The script takes several inputs that should be there if you are using update_file.sh
, but some might be missing.
This can be particularly useful for alleles that refer to previous gene coordinates. This is used in the repository https://github.com/pombase/allele_qc.
Pombase-specific. Links changes in genome coordinates in the file only_modified_coordinates.tsv
to either:
- Comments from PomBase website. The file from PomBase curation repository lists some (not all) of the gene feature changes, and the reasons that led to them (a publication, personal communication, etc.).
- Changes in
dbxref
that occurred in the same revision as a change recorded inonly_modified_coordinates.tsv
.
To run this:
# Make the associations
python associate_comments_with_genome_changes.py
From all genomes stored in data/*, see if in any of them the genome SEQUENCE changed (not the features). This is normally output into results/genome_sequence_changes.tsv
python get_revisions_where_genome_sequence_changes.py --data data/* --output_file output.tsv
rm pre_svn_data/*/change_log/*/*.tsv
rm data/*/change_log/*/*.tsv
Some of the contig files pre-date the use of SVN, to download them and calculate the differences, they are in the ftp server of PomBase: https://www.pombase.org/data/genome_sequence_and_features/artemis_files/OLD/. The full list of those that pre-date svn are in the file . The output coordinates file can be found in results/pre_svn_coordinate_changes_file.tsv. The qualifier changes file is too big, and can be found in the latest release (gene_changes_comments_and_pmids/pre_svn_qualifier_changes_file.tsv). The file is used by update_file.sh
(see above), and for that it is downloaded from the latest release.
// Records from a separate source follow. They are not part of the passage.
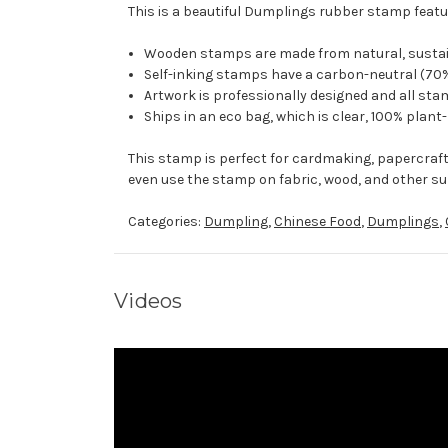
This is a beautiful Dumplings rubber stamp featur
Wooden stamps are made from natural, sustaina
Self-inking stamps have a carbon-neutral (70%
Artwork is professionally designed and all stam
Ships in an eco bag, which is clear, 100% plant
This stamp is perfect for cardmaking, papercraf
even use the stamp on fabric, wood, and other su
Categories:
Dumpling
,
Chinese Food
,
Dumplings
,
Videos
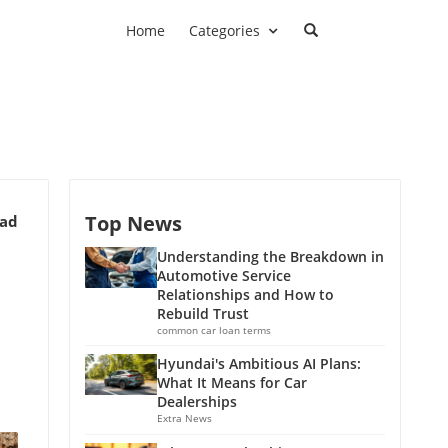
Home
Categories
Top News
ead
Understanding the Breakdown in
Automotive Service
Relationships and How to
Rebuild Trust
common car loan terms
Hyundai's Ambitious AI Plans:
What It Means for Car
Dealerships
Extra News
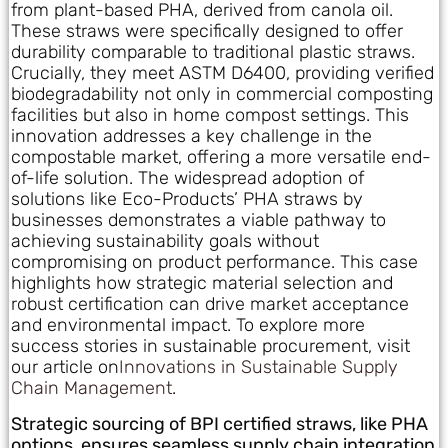
from plant-based PHA, derived from canola oil.
These straws were specifically designed to offer
durability comparable to traditional plastic straws.
Crucially, they meet ASTM D6400, providing verified
biodegradability not only in commercial composting
facilities but also in home compost settings. This
innovation addresses a key challenge in the
compostable market, offering a more versatile end-
of-life solution. The widespread adoption of
solutions like Eco-Products’ PHA straws by
businesses demonstrates a viable pathway to
achieving sustainability goals without
compromising on product performance. This case
highlights how strategic material selection and
robust certification can drive market acceptance
and environmental impact. To explore more
success stories in sustainable procurement, visit
our article on
Innovations in Sustainable Supply
Chain Management
.
Strategic sourcing of BPI certified straws, like PHA
options, ensures seamless supply chain integration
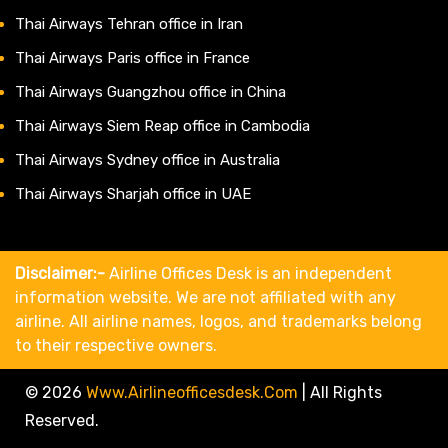
Thai Airways Tehran office in Iran
Thai Airways Paris office in France
Thai Airways Guangzhou office in China
Thai Airways Siem Reap office in Cambodia
Thai Airways Sydney office in Australia
Thai Airways Sharjah office in UAE
Disclaimer:-
Airline Offices Desk is an independent
information website. We are not affiliated with any
airline. All airline names, logos, and trademarks belong
to their respective owners.
© 2026
Www.airlineofficesdesk.com
|
All Rights
Reserved.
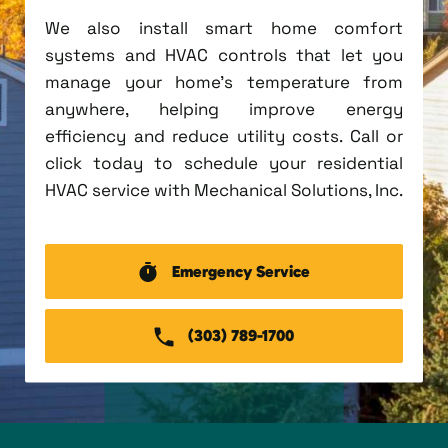
We also install smart home comfort
systems and HVAC controls that let you
manage your home's temperature from
anywhere, helping improve energy
efficiency and reduce utility costs. Call or
click today to schedule your residential
HVAC service with Mechanical Solutions, Inc.
Emergency Service
(303) 789-1700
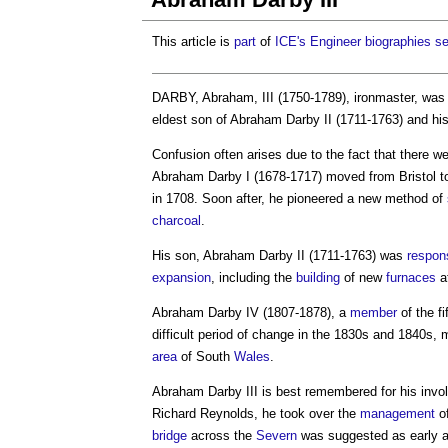
This article is
part
of
ICE's
Engineer biographies se
DARBY, Abraham, III (1750-1789), ironmaster, was 
eldest son of Abraham Darby II (1711-1763) and hi
Confusion often arises due to the fact that there we
Abraham Darby I (1678-1717) moved from Bristol t
in 1708. Soon after, he pioneered a new method of
charcoal
.
His son, Abraham Darby II (1711-1763) was
respon
expansion
, including the
building
of new
furnaces
a
Abraham Darby IV (1807-1878), a
member
of the f
difficult period of change in the 1830s and 1840s
area
of South
Wales
.
Abraham Darby III
is best remembered for his inv
Richard Reynolds, he took over the
management
o
bridge
across the
Severn
was suggested as early as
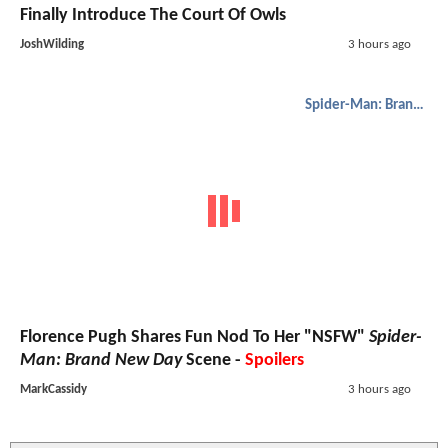
Finally Introduce The Court Of Owls
JoshWilding
3 hours ago
Spider-Man: Brand New Day
Florence Pugh Shares Fun Nod To Her "NSFW"
Spider-
Man: Brand New Day
Scene -
Spoilers
MarkCassidy
3 hours ago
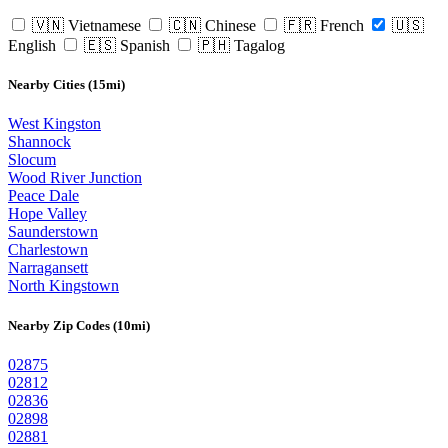
🇻🇳 Vietnamese
🇨🇳 Chinese
🇫🇷 French
🇺🇸
English
🇪🇸 Spanish
🇵🇭 Tagalog
Nearby Cities (15mi)
West Kingston
Shannock
Slocum
Wood River Junction
Peace Dale
Hope Valley
Saunderstown
Charlestown
Narragansett
North Kingstown
Nearby Zip Codes (10mi)
02875
02812
02836
02898
02881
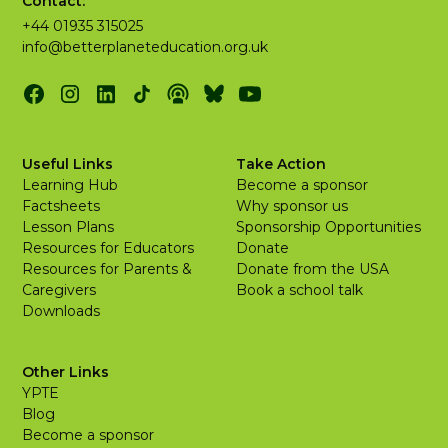
Contact:
+44 01935 315025
info@betterplaneteducation.org.uk
Useful Links
Take Action
Learning Hub
Become a sponsor
Factsheets
Why sponsor us
Lesson Plans
Sponsorship Opportunities
Resources for Educators
Donate
Resources for Parents &
Donate from the USA
Caregivers
Book a school talk
Downloads
Other Links
YPTE
Blog
Become a sponsor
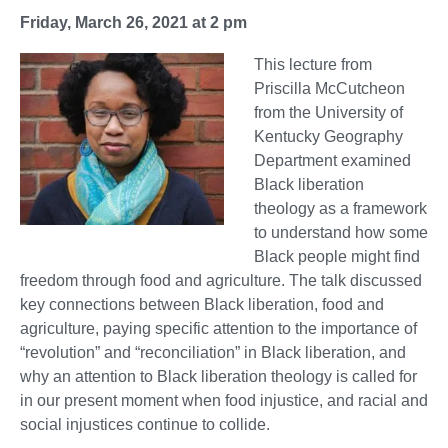
Friday, March 26, 2021 at 2 pm
This lecture from
Priscilla McCutcheon
from the University of
Kentucky Geography
Department examined
Black liberation
theology as a framework
to understand how some
Black people might find
freedom through food and agriculture. The talk discussed
key connections between Black liberation, food and
agriculture, paying specific attention to the importance of
“revolution” and “reconciliation” in Black liberation, and
why an attention to Black liberation theology is called for
in our present moment when food injustice, and racial and
social injustices continue to collide.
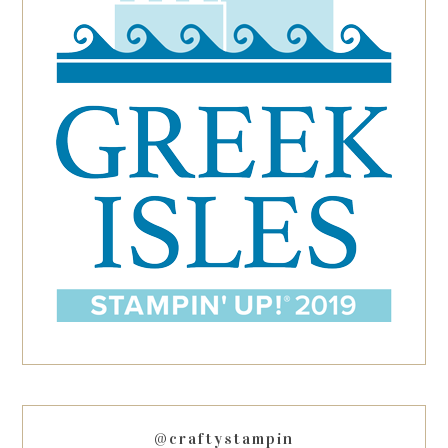
@craftystampin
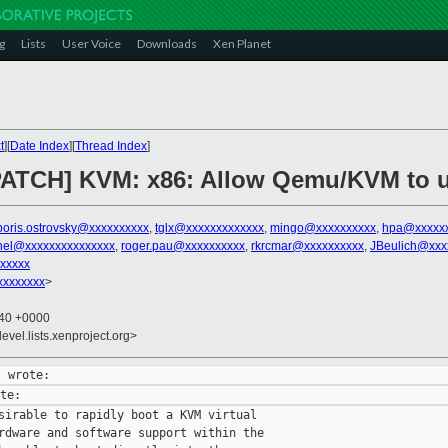
g
Lists
User Voice
Downloads
Xen Planet
t
][
Date Index
][
Thread Index
]
PATCH] KVM: x86: Allow Qemu/KVM to u
boris.ostrovsky@xxxxxxxxxx
,
tglx@xxxxxxxxxxxxx
,
mingo@xxxxxxxxxx
,
hpa@xxxxx
rnel@xxxxxxxxxxxxxxx
,
roger.pau@xxxxxxxxxx
,
rkrcmar@xxxxxxxxxx
,
JBeulich@xxx
xxxxx
xxxxxxxx
>
:40 +0000
evel.lists.xenproject.org>
sirable to rapidly boot a KVM virtual

rdware and software support within the
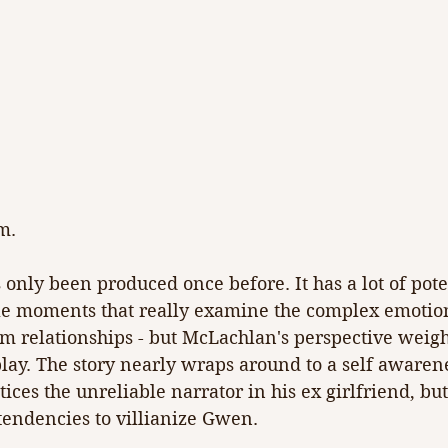
m.
s only been produced once before. It has a lot of poten
le moments that really examine the complex emotio
rm relationships - but McLachlan's perspective weig
lay. The story nearly wraps around to a self awaren
ices the unreliable narrator in his ex girlfriend, but
tendencies to villianize Gwen.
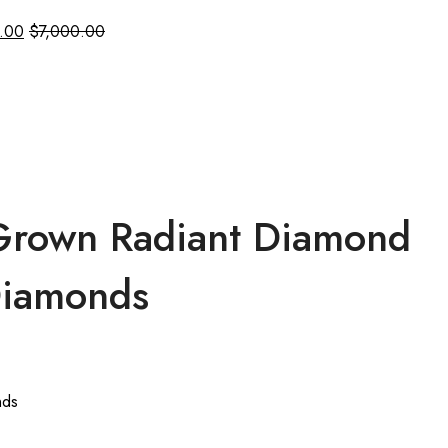
.00
$
7,000.00
 Grown Radiant Diamond
 Diamonds
nds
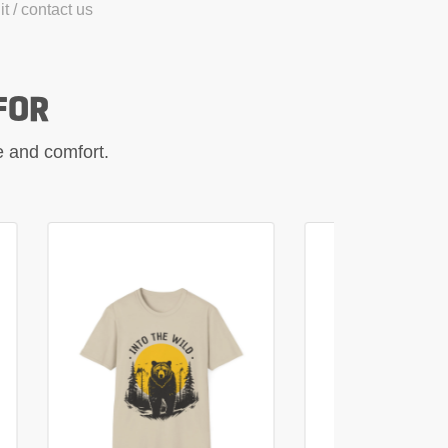
t / contact us
FOR
le and comfort.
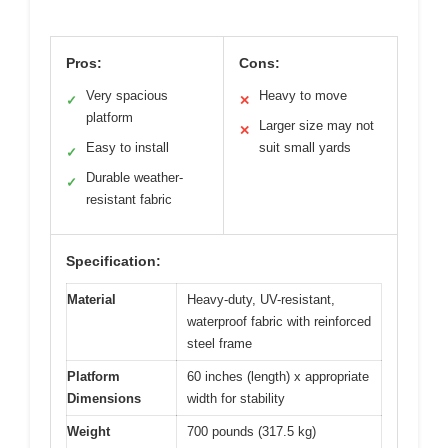
Pros:
Cons:
Very spacious
Heavy to move
✓
✕
platform
Larger size may not
✕
Easy to install
suit small yards
✓
Durable weather-
✓
resistant fabric
Specification:
Material
Heavy-duty, UV-resistant,
waterproof fabric with reinforced
steel frame
Platform
60 inches (length) x appropriate
Dimensions
width for stability
Weight
700 pounds (317.5 kg)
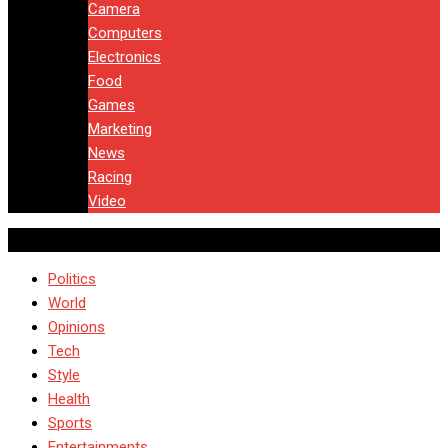
Camera
Computers
Electronics
Food
Games
Marketing
News
Racing
Video
Politics
World
Opinions
Tech
Style
Health
Sports
Entertainments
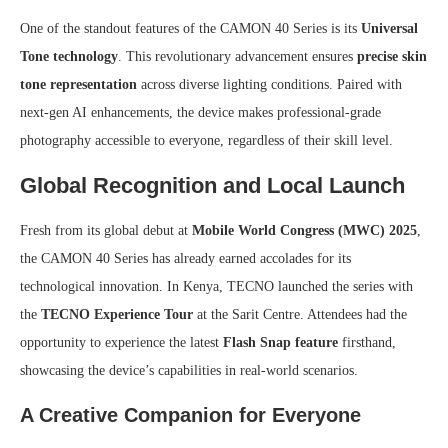
One of the standout features of the CAMON 40 Series is its
Universal
Tone technology
. This revolutionary advancement ensures
precise skin
tone representation
across diverse lighting conditions. Paired with
next-gen AI enhancements, the device makes professional-grade
photography accessible to everyone, regardless of their skill level.
Global Recognition and Local Launch
Fresh from its global debut at
Mobile World Congress (MWC) 2025
,
the CAMON 40 Series has already earned accolades for its
technological innovation. In Kenya, TECNO launched the series with
the
TECNO Experience Tour
at the Sarit Centre. Attendees had the
opportunity to experience the latest
Flash Snap feature
firsthand,
showcasing the device’s capabilities in real-world scenarios.
A Creative Companion for Everyone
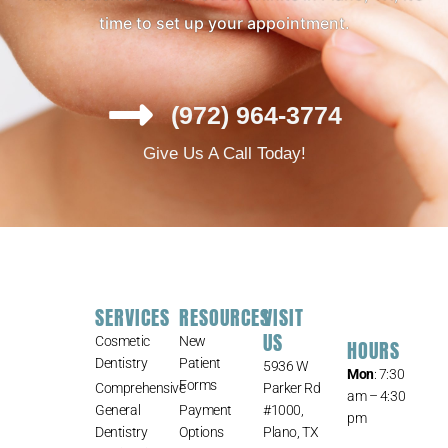
time to set up your appointment.
(972) 964-3774
Give Us A Call Today!
SERVICES
RESOURCES
VISIT
US
Cosmetic
New
HOURS
Dentistry
Patient
5936 W
Mon
: 7:30
Forms
Comprehensive
Parker Rd
am – 4:30
General
Payment
#1000,
pm
Dentistry
Options
Plano, TX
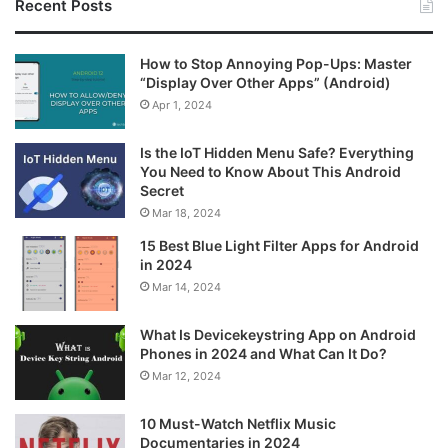
Recent Posts
How to Stop Annoying Pop-Ups: Master
“Display Over Other Apps” (Android)
Apr 1, 2024
Is the IoT Hidden Menu Safe? Everything
You Need to Know About This Android
Secret
Mar 18, 2024
15 Best Blue Light Filter Apps for Android
in 2024
Mar 14, 2024
What Is Devicekeystring App on Android
Phones in 2024 and What Can It Do?
Mar 12, 2024
10 Must-Watch Netflix Music
Documentaries in 2024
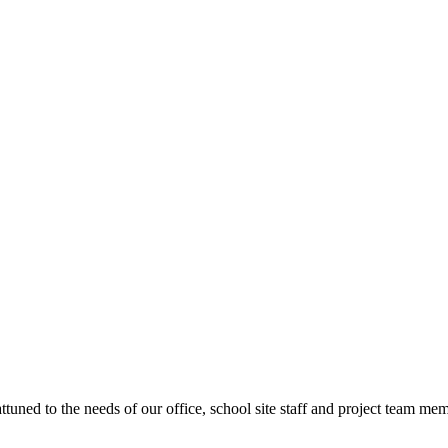
ttuned to the needs of our office, school site staff and project team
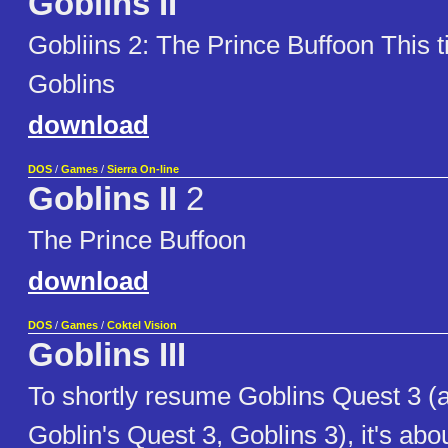
Goblins II
Gobliins 2: The Prince Buffoon This t
Goblins
download
DOS
/
Games
/
Sierra On-line
Goblins II
2
The Prince Buffoon
download
DOS
/
Games
/
Coktel Vision
Goblins III
To shortly resume Goblins Quest 3 (
Goblin's Quest 3, Goblins 3), it's ab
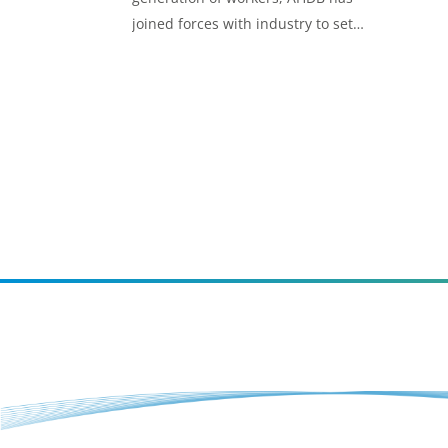
joined forces with industry to set
standards for its Trailblazer
Apprenticeships.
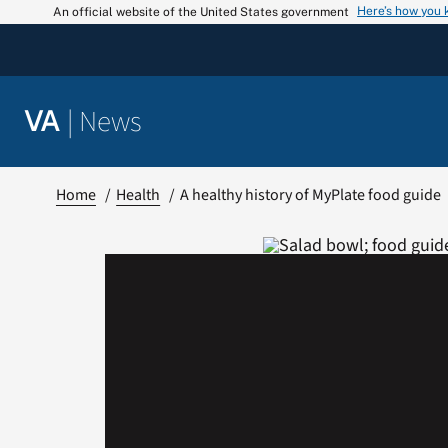
Skip
Here’s how you
An official website of the United States government
to
content
|
News
VA
Home
Health
A healthy history of MyPlate food guide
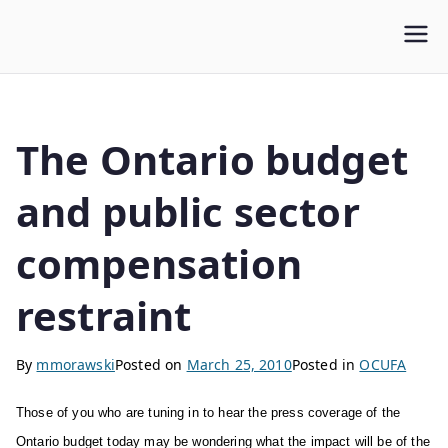
WLUFA
Wilfrid Laurier University Faculty Association
The Ontario budget
and public sector
compensation
restraint
By
mmorawski
Posted on
March 25, 2010
Posted in
OCUFA
Those of you who are tuning in to hear the press coverage of the
Ontario budget today may be wondering what the impact will be of the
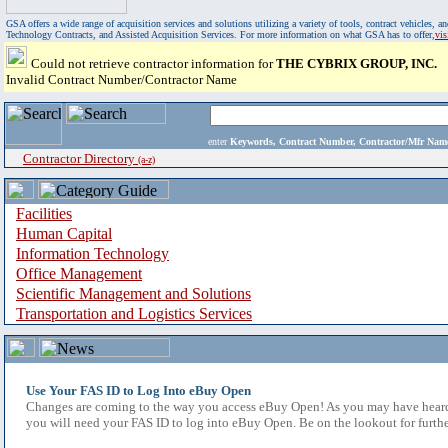
GSA offers a wide range of acquisition services and solutions utilizing a variety of tools, contract vehicles
Technology Contracts, and Assisted Acquisition Services. For more information on what GSA has to offer,
vi
Could not retrieve contractor information for
THE CYBRIX GROUP, INC.
Invalid Contract Number/Contractor Name
enter
Keywords, Contract Number, Contractor/Mfr N
Contractor Directory
(a-z)
Facilities
Human Capital
Information Technology
Office Management
Scientific Management and Solutions
Transportation and Logistics Services
Use Your FAS ID to Log Into eBuy Open
Changes are coming to the way you access eBuy Open! As you may have heard,
you will need your FAS ID to log into eBuy Open. Be on the lookout for furthe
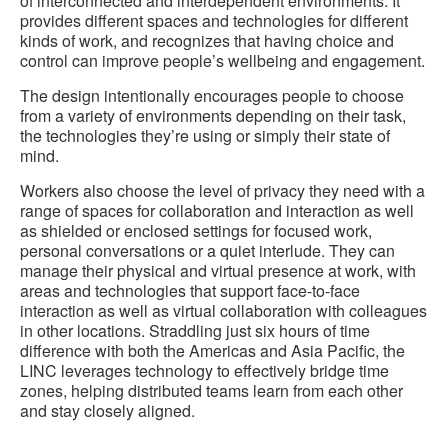
of interconnected and interdependent environments. It
provides different spaces and technologies for different
kinds of work, and recognizes that having choice and
control can improve people’s wellbeing and engagement.
The design intentionally encourages people to choose
from a variety of environments depending on their task,
the technologies they’re using or simply their state of
mind.
Workers also choose the level of privacy they need with a
range of spaces for collaboration and interaction as well
as shielded or enclosed settings for focused work,
personal conversations or a quiet interlude. They can
manage their physical and virtual presence at work, with
areas and technologies that support face-to-face
interaction as well as virtual collaboration with colleagues
in other locations. Straddling just six hours of time
difference with both the Americas and Asia Pacific, the
LINC leverages technology to effectively bridge time
zones, helping distributed teams learn from each other
and stay closely aligned.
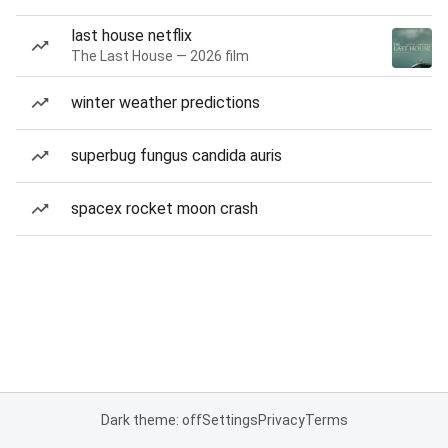
last house netflix
The Last House — 2026 film
winter weather predictions
superbug fungus candida auris
spacex rocket moon crash
Dark theme: off
Settings
Privacy
Terms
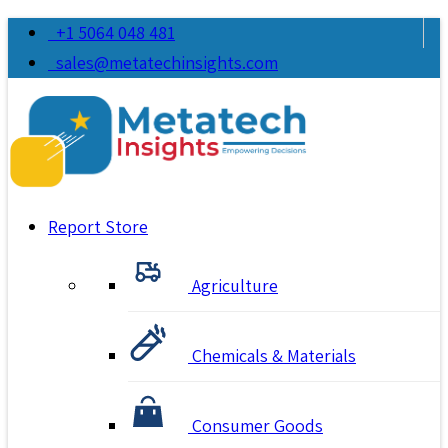
+1 5064 048 481
sales@metatechinsights.com
Report Store
Agriculture
Chemicals & Materials
Consumer Goods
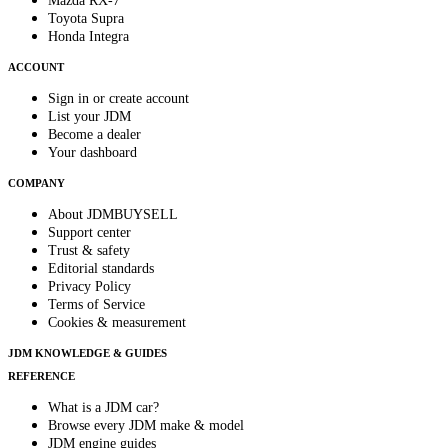
Mazda RX-7
Toyota Supra
Honda Integra
ACCOUNT
Sign in or create account
List your JDM
Become a dealer
Your dashboard
COMPANY
About JDMBUYSELL
Support center
Trust & safety
Editorial standards
Privacy Policy
Terms of Service
Cookies & measurement
JDM KNOWLEDGE & GUIDES
REFERENCE
What is a JDM car?
Browse every JDM make & model
JDM engine guides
# Download files from first revision of svn and prepare directory structure (pre_svn_data)
bash prepare_pre_svn_folder.sh
# Download the contig files from ftp site and produce an equivalent to the revisions.txt described above, also fix known errors
python get_ftp_site_files.py
# Run the diffs on the pre_svn_data directory
python pombe_svn_diff.py --data_folders pre_svn_data/*
# Combine in single files
python create_single_coordinate_changes_file.py --data_folder pre_svn_data/ --output_file coordinate_changes_file.tsv
python create_single_qualifier_changes_file.py --data_folder pre_svn_data/ --output_file qualifier_changes_file.tsv
get_all_entries_for_systematic_id.sh
, takes one argument, a systematic_id.